Data block:
# # # # # # #

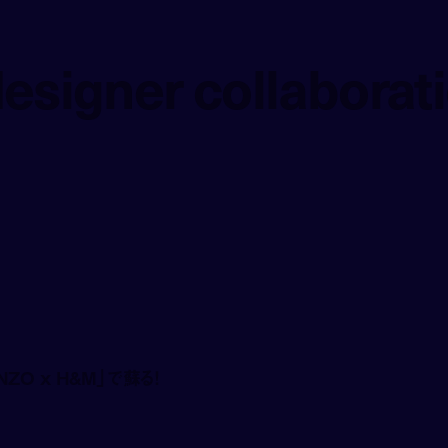
esigner collaborat
esigner collaborat
O x H&M」で蘇る！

# # # # # # #

Could you set down the data exactly as given, minus its pictures?

esigner collaborat
esigner collaborat
O x H&M」で蘇る！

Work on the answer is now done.